A Far Off Place: A Collection of Poetry by James D. MaxonAlthough this collection of poetry is not – as Maxon freely admits – technically or stylistically complex, nor it is dry or arch.

The collection contains 92 poems written between the ages of 17 and 25, arranged in chronological order.

Apart from a few poems, mostly toward the end of the collection, the content is strongly Christian. This is unlikely to appeal to reader’s uncomfortable with overt religion.

The collection is written in conversational language, rendering it highly accessible.

However, this lack of nuanced vocabulary and style, combined with the single repeated theme of Christianity, leads to the collection feeling slightly repetitious if read in a short period.

O silent phone that haunts my mind
As I sit staring with endless time
Inanimate carrier of a voice so sweet
Cannot you bring my love to me?

Waiting For You To Call

Where this collection does shine is in portraying the difference between believing God has a plan and knowing your place in it. Beneath the declarations of inherent sin and divine grace common to much of populist Christian writing is a very personal struggle to reconcile mundane capabilities with the needs of divine perfection. This struggle is likely to ring true for anyone questioning the apparent imperfection of the world, whether Christian or not.

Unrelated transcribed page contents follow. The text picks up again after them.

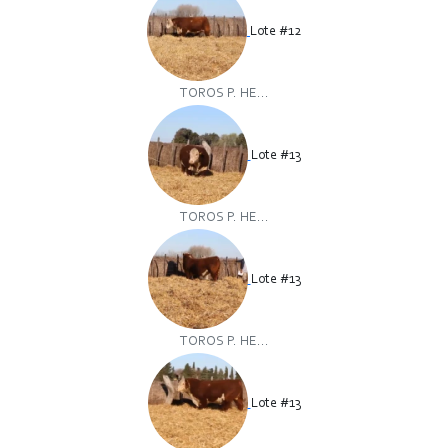
Lote #12
TOROS P. HE...
Lote #13
TOROS P. HE...
Lote #13
TOROS P. HE...
Lote #13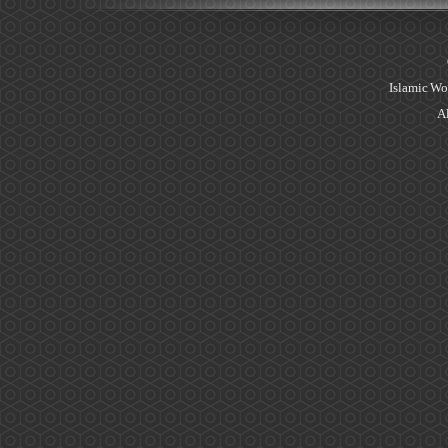
Islamic Wo
Al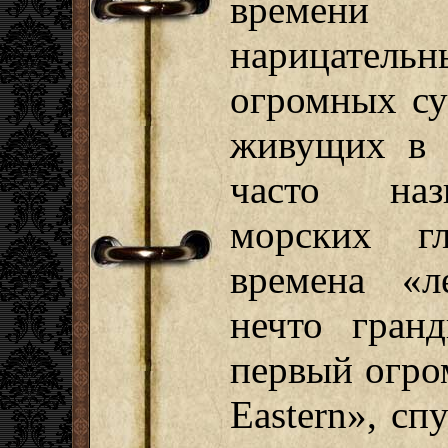
времени 
нарицате
огромных су
живущих в 
часто наз
морских г
времена «л
нечто гранд
первый огро
Eastern», с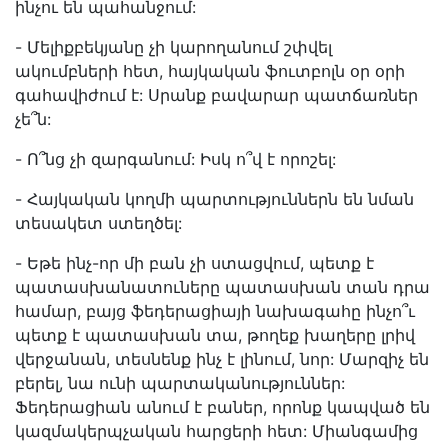
ինչու են պահանջում:
- Մելիքբեկյանը չի կարողանում շփվել
ակումբների հետ, հայկական ֆուտբոլն օր օրի
գահավիժում է: Սրանք բավարար պատճառներ
չե՞ն:
- Ո՞նց չի զարգանում: Իսկ ո՞վ է որոշել:
- Հայկական կողմի պարտություններն են նման
տեսակետ ստեղծել:
- Եթե ինչ-որ մի բան չի ստացվում, պետք է
պատասխանատուները պատասխան տան դրա
համար, բայց ֆեդերացիայի նախագահը ինչո՞ւ
պետք է պատասխան տա, թողեք խաղերը լրիվ
վերջանան, տեսնենք ինչ է լինում, նոր: Մարզիչ են
բերել, նա ունի պարտականություններ:
Ֆեդերացիան անում է բաներ, որոնք կապված են
կազմակերպչական հարցերի հետ: Միանգամից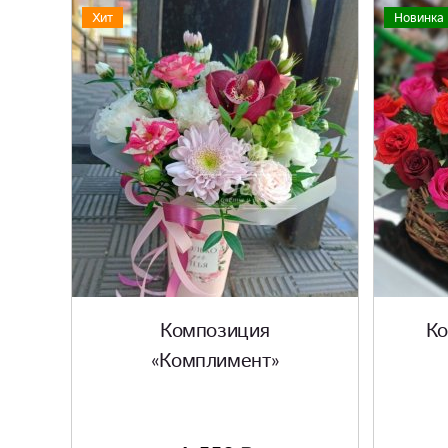
Хит
Новинка
Композиция
Ко
«Комплимент»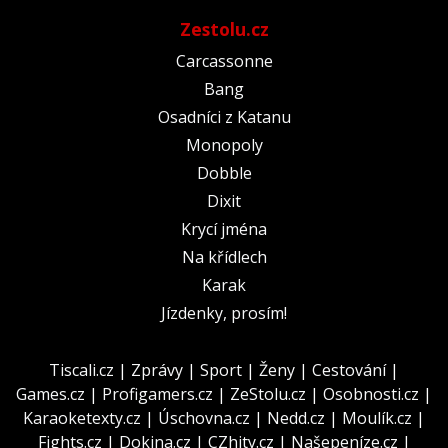
Zestolu.cz
Carcassonne
Bang
Osadníci z Katanu
Monopoly
Dobble
Dixit
Krycí jména
Na křídlech
Karak
Jízdenky, prosím!
Tiscali.cz
|
Zprávy
|
Sport
|
Ženy
|
Cestování
|
Games.cz
|
Profigamers.cz
|
ZeStolu.cz
|
Osobnosti.cz
|
Karaoketexty.cz
|
Úschovna.cz
|
Nedd.cz
|
Moulík.cz
|
Fights.cz
|
Dokina.cz
|
CZhity.cz
|
Našepeníze.cz
|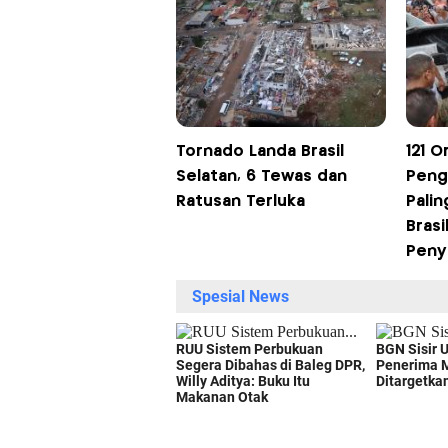
Tornado Landa Brasil
121 
Selatan, 6 Tewas dan
Peng
Ratusan Terluka
Pali
Brasi
Peny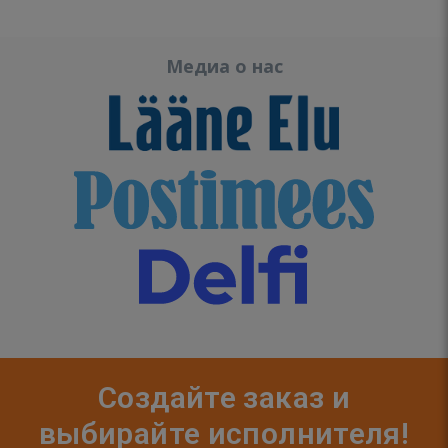
Медиа о нас
Создайте заказ и
выбирайте исполнителя!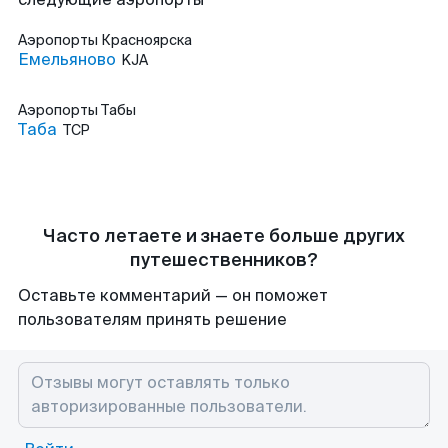
Аэропорты
Красноярска
Емельяново
KJA
Аэропорты
Табы
Таба
TCP
Часто летаете и знаете больше других
путешественников?
Оставьте комментарий — он поможет
пользователям принять решение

Toward the end of the collection, Maxon includes several poems written about his (now) wife. As well is the increased facility with language that comes from increased practice, the less overwhelming love he feels for her has – ironically – permitted him to express himself more lyrically.

Of particular note in this grouping is My 1 and 2: Maxon’s declaration that he loves his wife second only to God. Although the language is not exceptional for itself, the poem succeeds in showing what could be seen as a relegation, as the prize Maxon believes it to be.

I found the collection an interesting picture of the development of one man’s religion; however, the questions it asked were not my questions so I am unlikely to return frequently. I recommend it to reader’s seeking a perspective on faith couched in layman’s terms.